## [Brief]
Exactly reproduce the line that contains "The fact that" and all lines after it in the entries below, through the very last line.

## [Information]
......
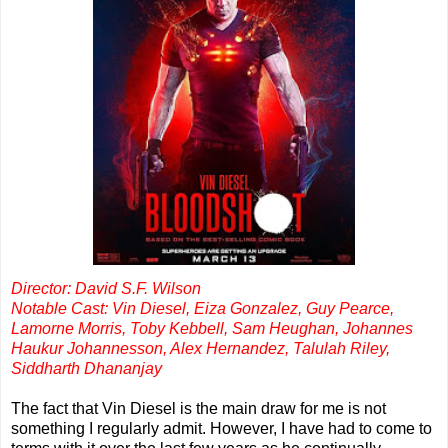
Director: David S.F. Wilson
Notable Cast: Vin Diesel, Eiza Gonzalez, Guy Pearce,
Lamorne Morris, Toby Kebbell, Sam Heughan, Johannes
Haukur Johannesson, Alex Hernandez, Talulah Riley,
Siddharth Dhananjay
The fact that Vin Diesel is the main draw for me is not
something I regularly admit. However, I have had to come to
......
## [Task answer]
The fact that Vin Diesel is the main draw for me is not
something I regularly admit. However, I have had to come to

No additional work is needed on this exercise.